▶ [Data]:
# # # #

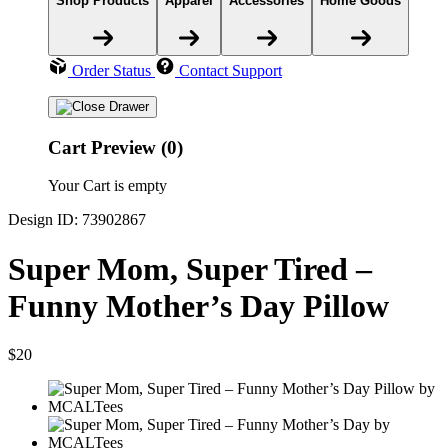
Shop Products
Apparel
Accessories
Home Goods
Order Status
Contact Support
Cart Preview (0)
Your Cart is empty
Design ID: 73902867
Super Mom, Super Tired –
Funny Mother’s Day Pillow
$20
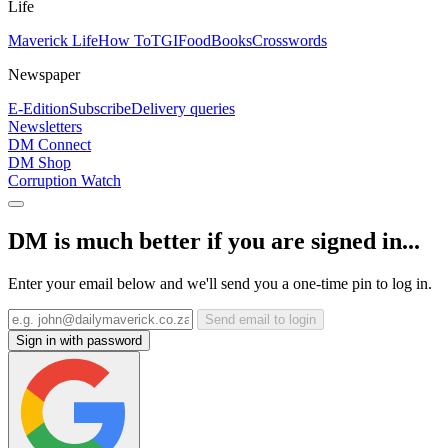
Life
Maverick Life
How To
TGIFood
Books
Crosswords
Newspaper
E-Edition
Subscribe
Delivery queries
Newsletters
DM Connect
DM Shop
Corruption Watch
DM is much better if you are signed in...
Enter your email below and we'll send you a one-time pin to log in.
Send email to login
Sign in with password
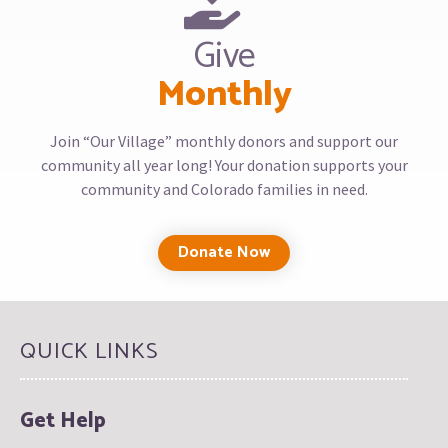
Give
Monthly
Join “Our Village” monthly donors and support our
community all year long! Your donation supports your
community and Colorado families in need.
Donate Now
QUICK LINKS
Get Help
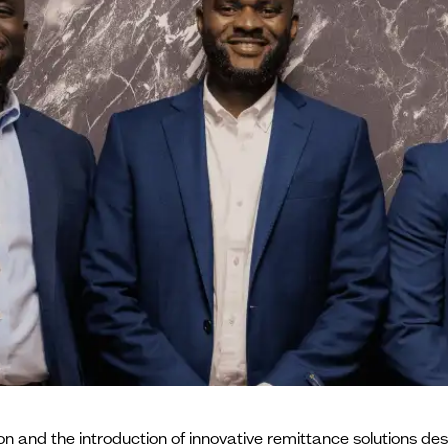
n and the introduction of innovative remittance solutions desi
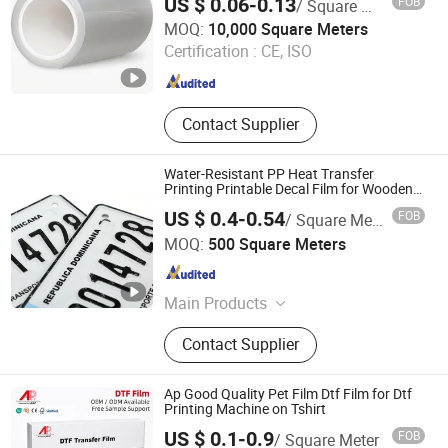
US $ 0.06-0.13
FOB
/ Square Meter
Zhejiang Hengxiu New Material Technology Co., Ltd.
MOQ:
10,000 Square Meters
Certification :
CE, ISO
Zhejiang , China
Since 2024
Contact Supplier
Water-Resistant PP Heat Transfer
Printing Printable Decal Film for Wooden
Skateboard Underside
US $ 0.4-0.54
FOB
/ Square Meter
Wenzhou Jiafeng Technology Co., Ltd.
MOQ:
500 Square Meters
Zhejiang , China
Since 2025
Main Products
Heat transfer films, in-mold
Contact Supplier
label(IML)
Ap Good Quality Pet Film Dtf Film for Dtf
Printing Machine on Tshirt
US $ 0.1-0.9
FOB
/ Square Meter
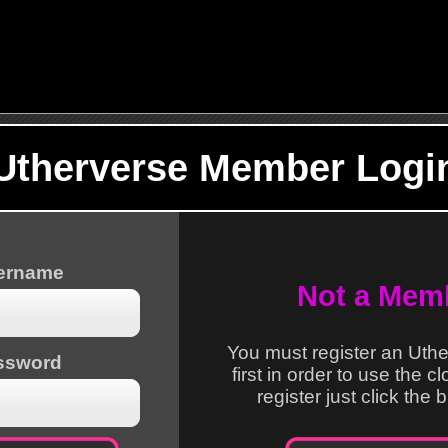
Utherverse Member Logi
sername
Not a Mem
You must register an Uth
ssword
first in order to use the c
register just click the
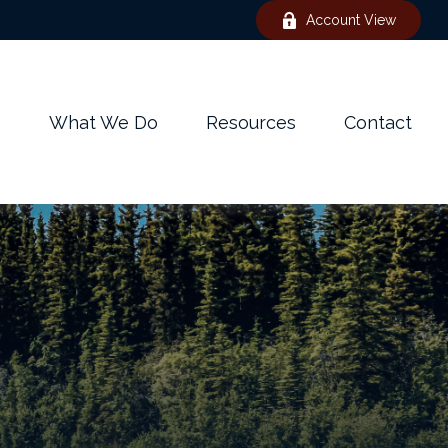
Account View
e
What We Do
Resources
Contact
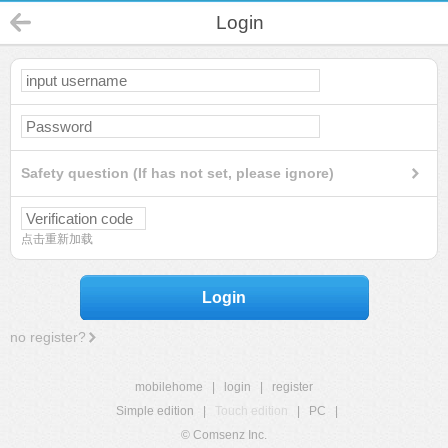
Login
Safety question (If has not set, please ignore)
点击重新加载
Login
no register?
mobilehome
|
login
|
register
Simple edition
|
Touch edition
|
PC
|
© Comsenz Inc.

# # # #

▶ [Your instructions]: In the listing above, find the line containing "US $ 0.4-0.54" and the line containing "You must register an Uth", then return both of them and every line between, exactly, without pictures.

▶ [Solution to the problem]:
US $ 0.4-0.54
FOB
/ Square Meter
Wenzhou Jiafeng Technology Co., Ltd.
MOQ:
500 Square Meters
Zhejiang , China
Since 2025
Main Products
Heat transfer films, in-mold
Contact Supplier
label(IML)
Ap Good Quality Pet Film Dtf Film for Dtf
Printing Machine on Tshirt
US $ 0.1-0.9
FOB
/ Square Meter
Utherverse Member Logi
sername
Not a Mem
You must register an Uth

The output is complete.